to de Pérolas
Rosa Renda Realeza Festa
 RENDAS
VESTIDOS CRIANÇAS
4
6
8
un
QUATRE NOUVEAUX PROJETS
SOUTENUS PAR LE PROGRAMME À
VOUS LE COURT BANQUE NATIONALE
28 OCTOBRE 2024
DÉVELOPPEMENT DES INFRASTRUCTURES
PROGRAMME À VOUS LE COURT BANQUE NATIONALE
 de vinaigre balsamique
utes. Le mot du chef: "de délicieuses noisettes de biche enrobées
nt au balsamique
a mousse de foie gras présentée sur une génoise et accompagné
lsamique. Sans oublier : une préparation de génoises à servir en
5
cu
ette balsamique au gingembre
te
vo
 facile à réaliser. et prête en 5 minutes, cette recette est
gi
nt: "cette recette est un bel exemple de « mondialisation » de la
------------------------------------------------
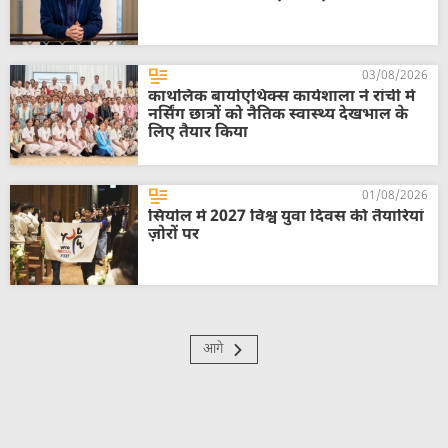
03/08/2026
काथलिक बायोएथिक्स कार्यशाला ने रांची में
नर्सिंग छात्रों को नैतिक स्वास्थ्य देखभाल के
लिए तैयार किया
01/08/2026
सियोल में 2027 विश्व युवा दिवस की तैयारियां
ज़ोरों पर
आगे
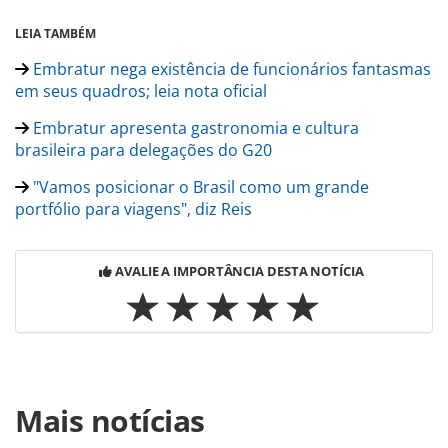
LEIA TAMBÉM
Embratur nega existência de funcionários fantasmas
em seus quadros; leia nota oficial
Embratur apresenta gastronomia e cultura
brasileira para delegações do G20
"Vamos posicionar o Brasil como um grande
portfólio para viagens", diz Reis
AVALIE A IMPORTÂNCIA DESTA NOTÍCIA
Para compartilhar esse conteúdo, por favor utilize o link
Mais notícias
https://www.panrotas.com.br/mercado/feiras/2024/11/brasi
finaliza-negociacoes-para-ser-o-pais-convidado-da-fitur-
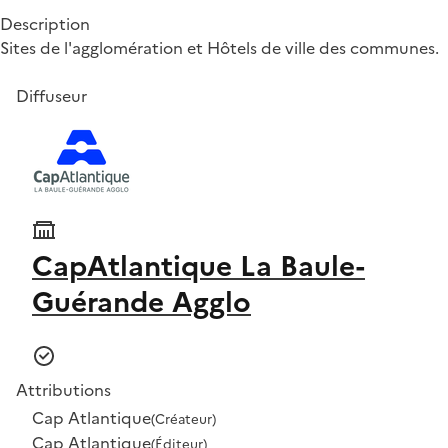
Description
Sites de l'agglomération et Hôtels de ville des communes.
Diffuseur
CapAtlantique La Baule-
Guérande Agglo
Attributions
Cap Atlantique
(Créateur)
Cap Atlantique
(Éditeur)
------------------------------------------------
WORK TO COMPLETE ▸ Return each line above where the word "PROGRAMME" shows up.

EXERCISE OUTPUT ▸
SOUTENUS PAR LE PROGRAMME À
PROGRAMME À VOUS LE COURT BANQUE NATIONALE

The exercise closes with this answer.